• **Work required**: Each record is to be reproduced verbatim.

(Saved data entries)

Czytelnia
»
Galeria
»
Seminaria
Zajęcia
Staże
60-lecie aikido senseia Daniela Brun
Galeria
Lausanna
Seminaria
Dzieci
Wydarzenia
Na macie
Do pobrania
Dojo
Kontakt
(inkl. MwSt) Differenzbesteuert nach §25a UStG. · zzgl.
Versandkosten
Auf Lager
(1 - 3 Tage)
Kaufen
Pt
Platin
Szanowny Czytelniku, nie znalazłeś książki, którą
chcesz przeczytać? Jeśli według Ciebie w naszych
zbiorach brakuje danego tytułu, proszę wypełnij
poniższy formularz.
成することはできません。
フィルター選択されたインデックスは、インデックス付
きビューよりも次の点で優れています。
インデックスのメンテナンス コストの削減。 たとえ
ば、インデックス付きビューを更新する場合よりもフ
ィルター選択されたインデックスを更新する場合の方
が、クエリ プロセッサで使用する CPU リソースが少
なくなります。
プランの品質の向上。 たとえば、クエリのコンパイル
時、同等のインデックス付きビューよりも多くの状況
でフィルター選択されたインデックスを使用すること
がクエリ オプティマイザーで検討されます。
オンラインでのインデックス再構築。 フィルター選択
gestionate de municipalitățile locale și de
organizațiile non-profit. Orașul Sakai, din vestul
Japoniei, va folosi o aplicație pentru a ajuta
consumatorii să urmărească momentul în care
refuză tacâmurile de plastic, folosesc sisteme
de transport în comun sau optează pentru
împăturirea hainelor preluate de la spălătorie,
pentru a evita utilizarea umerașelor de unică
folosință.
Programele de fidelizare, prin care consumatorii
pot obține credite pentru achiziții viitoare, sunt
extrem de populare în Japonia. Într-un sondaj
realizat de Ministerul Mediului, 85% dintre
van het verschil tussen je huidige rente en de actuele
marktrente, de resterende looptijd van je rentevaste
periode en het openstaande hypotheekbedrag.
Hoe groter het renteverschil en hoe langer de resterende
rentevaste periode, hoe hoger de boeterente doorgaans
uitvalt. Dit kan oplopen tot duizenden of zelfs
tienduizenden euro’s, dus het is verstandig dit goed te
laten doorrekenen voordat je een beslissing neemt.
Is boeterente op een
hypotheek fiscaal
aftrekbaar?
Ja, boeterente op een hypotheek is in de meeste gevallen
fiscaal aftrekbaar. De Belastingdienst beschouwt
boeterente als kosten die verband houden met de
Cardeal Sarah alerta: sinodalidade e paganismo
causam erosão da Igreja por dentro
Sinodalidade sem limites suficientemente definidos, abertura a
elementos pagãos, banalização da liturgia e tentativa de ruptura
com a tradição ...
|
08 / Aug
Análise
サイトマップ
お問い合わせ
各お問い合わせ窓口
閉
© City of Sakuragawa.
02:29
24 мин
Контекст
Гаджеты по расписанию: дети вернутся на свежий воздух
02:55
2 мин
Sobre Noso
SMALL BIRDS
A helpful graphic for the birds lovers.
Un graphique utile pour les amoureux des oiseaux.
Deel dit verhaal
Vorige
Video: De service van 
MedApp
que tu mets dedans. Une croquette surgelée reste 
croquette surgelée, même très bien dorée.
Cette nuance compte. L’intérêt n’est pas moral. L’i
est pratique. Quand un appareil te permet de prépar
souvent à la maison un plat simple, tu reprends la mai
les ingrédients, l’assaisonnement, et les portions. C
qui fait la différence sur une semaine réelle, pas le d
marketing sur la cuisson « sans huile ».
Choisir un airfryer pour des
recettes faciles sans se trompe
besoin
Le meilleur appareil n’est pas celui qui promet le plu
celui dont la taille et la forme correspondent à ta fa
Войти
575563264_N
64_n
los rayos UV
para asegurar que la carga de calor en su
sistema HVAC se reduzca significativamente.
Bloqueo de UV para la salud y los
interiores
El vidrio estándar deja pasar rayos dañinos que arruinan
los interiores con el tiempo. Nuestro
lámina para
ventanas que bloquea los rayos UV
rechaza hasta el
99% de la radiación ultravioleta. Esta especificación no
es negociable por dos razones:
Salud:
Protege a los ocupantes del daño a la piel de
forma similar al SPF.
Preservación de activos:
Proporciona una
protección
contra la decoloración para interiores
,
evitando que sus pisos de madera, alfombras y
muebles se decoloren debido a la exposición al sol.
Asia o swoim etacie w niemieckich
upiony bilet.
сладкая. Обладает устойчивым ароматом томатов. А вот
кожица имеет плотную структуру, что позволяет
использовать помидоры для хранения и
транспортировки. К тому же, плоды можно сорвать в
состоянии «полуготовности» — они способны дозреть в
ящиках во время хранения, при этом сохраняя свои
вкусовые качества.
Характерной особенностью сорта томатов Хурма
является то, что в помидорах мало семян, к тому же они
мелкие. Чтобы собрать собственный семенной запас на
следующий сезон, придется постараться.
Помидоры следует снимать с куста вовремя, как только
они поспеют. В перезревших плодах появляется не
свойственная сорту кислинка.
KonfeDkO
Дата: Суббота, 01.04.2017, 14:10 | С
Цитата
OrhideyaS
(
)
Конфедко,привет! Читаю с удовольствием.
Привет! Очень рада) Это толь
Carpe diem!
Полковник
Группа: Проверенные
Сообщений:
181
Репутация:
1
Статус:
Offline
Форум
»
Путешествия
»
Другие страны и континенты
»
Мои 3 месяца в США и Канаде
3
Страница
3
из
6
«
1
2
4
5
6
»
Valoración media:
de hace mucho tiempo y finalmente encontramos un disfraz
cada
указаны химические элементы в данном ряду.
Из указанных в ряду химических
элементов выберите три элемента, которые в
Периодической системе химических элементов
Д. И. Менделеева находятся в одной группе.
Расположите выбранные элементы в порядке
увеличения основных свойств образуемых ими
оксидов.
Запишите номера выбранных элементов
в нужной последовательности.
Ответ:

• **Written answer**:
Czytelnia
»
Galeria
»
Seminaria
Zajęcia
Staże
60-lecie aikido senseia Daniela Brun
Galeria
Lausanna
Seminaria
Dzieci
Wydarzenia
Na macie
Do pobrania
Dojo
Kontakt
(inkl. MwSt) Differenzbesteuert nach §25a UStG. · zzgl.
Versandkosten
Auf Lager
(1 - 3 Tage)
Kaufen
Pt
Platin
Szanowny Czytelniku, nie znalazłeś książki, którą
chcesz przeczytać? Jeśli według Ciebie w naszych
zbiorach brakuje danego tytułu, proszę wypełnij
poniższy formularz.
成することはできません。
フィルター選択されたインデックスは、インデックス付
きビューよりも次の点で優れています。
インデックスのメンテナンス コストの削減。 たとえ
ば、インデックス付きビューを更新する場合よりもフ
ィルター選択されたインデックスを更新する場合の方
が、クエリ プロセッサで使用する CPU リソースが少
なくなります。
プランの品質の向上。 たとえば、クエリのコンパイル
時、同等のインデックス付きビューよりも多くの状況
でフィルター選択されたインデックスを使用すること
がクエリ オプティマイザーで検討されます。
オンラインでのインデックス再構築。 フィルター選択
gestionate de municipalitățile locale și de
organizațiile non-profit. Orașul Sakai, din vestul
Japoniei, va folosi o aplicație pentru a ajuta
consumatorii să urmărească momentul în care
refuză tacâmurile de plastic, folosesc sisteme
de transport în comun sau optează pentru
împăturirea hainelor preluate de la spălătorie,
pentru a evita utilizarea umerașelor de unică
folosință.
Programele de fidelizare, prin care consumatorii
pot obține credite pentru achiziții viitoare, sunt
extrem de populare în Japonia. Într-un sondaj
realizat de Ministerul Mediului, 85% dintre
van het verschil tussen je huidige rente en de actuele
marktrente, de resterende looptijd van je rentevaste
periode en het openstaande hypotheekbedrag.
Hoe groter het renteverschil en hoe langer de resterende
rentevaste periode, hoe hoger de boeterente doorgaans
uitvalt. Dit kan oplopen tot duizenden of zelfs
tienduizenden euro’s, dus het is verstandig dit goed te
laten doorrekenen voordat je een beslissing neemt.
Is boeterente op een
hypotheek fiscaal
aftrekbaar?
Ja, boeterente op een hypotheek is in de meeste gevallen
fiscaal aftrekbaar. De Belastingdienst beschouwt
boeterente als kosten die verband houden met de
Cardeal Sarah alerta: sinodalidade e paganismo
causam erosão da Igreja por dentro
Sinodalidade sem limites suficientemente definidos, abertura a
elementos pagãos, banalização da liturgia e tentativa de ruptura
com a tradição ...
|
08 / Aug
Análise
サイトマップ
お問い合わせ
各お問い合わせ窓口
閉
© City of Sakuragawa.
02:29
24 мин
Контекст
Гаджеты по расписанию: дети вернутся на свежий воздух
02:55
2 мин
Sobre Noso
SMALL BIRDS
A helpful graphic for the birds lovers.
Un graphique utile pour les amoureux des oiseaux.
Deel dit verhaal
Vorige
Video: De service van 
MedApp
que tu mets dedans. Une croquette surgelée reste 
croquette surgelée, même très bien dorée.
Cette nuance compte. L’intérêt n’est pas moral. L’i
est pratique. Quand un appareil te permet de prépar
souvent à la maison un plat simple, tu reprends la mai
les ingrédients, l’assaisonnement, et les portions. C
qui fait la différence sur une semaine réelle, pas le d
marketing sur la cuisson « sans huile ».
Choisir un airfryer pour des
recettes faciles sans se trompe
besoin
Le meilleur appareil n’est pas celui qui promet le plu
celui dont la taille et la forme correspondent à ta fa
Войти
575563264_N
64_n
los rayos UV
para asegurar que la carga de calor en su
sistema HVAC se reduzca significativamente.
Bloqueo de UV para la salud y los
interiores
El vidrio estándar deja pasar rayos dañinos que arruinan
los interiores con el tiempo. Nuestro
lámina para
ventanas que bloquea los rayos UV
rechaza hasta el
99% de la radiación ultravioleta. Esta especificación no
es negociable por dos razones:
Salud:
Protege a los ocupantes del daño a la piel de
forma similar al SPF.
Preservación de activos:
Proporciona una
protección
contra la decoloración para interiores
,
evitando que sus pisos de madera, alfombras y
muebles se decoloren debido a la exposición al sol.
Asia o swoim etacie w niemieckich
upiony bilet.
сладкая. Обладает устойчивым ароматом томатов. А вот
кожица имеет плотную структуру, что позволяет
использовать помидоры для хранения и
транспортировки. К тому же, плоды можно сорвать в
состоянии «полуготовности» — они способны дозреть в
ящиках во время хранения, при этом сохраняя свои
вкусовые качества.
Характерной особенностью сорта томатов Хурма
является то, что в помидорах мало семян, к тому же они
мелкие. Чтобы собрать собственный семенной запас на
следующий сезон, придется постараться.
Помидоры следует снимать с куста вовремя, как только
они поспеют. В перезревших плодах появляется не
свойственная сорту кислинка.
KonfeDkO
Дата: Суббота, 01.04.2017, 14:10 | С
Цитата
OrhideyaS
(
)
Конфедко,привет! Читаю с удовольствием.
Привет! Очень рада) Это толь
Carpe diem!
Полковник
Группа: Проверенные
Сообщений:
181
Репутация:
1
Статус:
Offline
Форум
»
Путешествия
»
Другие страны и континенты
»
Мои 3 месяца в США и Канаде
3
Страница
3
из
6
«
1
2
4
5
6
»
Valoración media:
de hace mucho tiempo y finalmente encontramos un disfraz
cada
указаны химические элементы в данном ряду.
Из указанных в ряду химических
элементов выберите три элемента, которые в
Периодической системе химических элементов
Д. И. Менделеева находятся в одной группе.
Расположите выбранные элементы в порядке
увеличения основных свойств образуемых ими
оксидов.
Запишите номера выбранных элементов
в нужной последовательности.
Ответ:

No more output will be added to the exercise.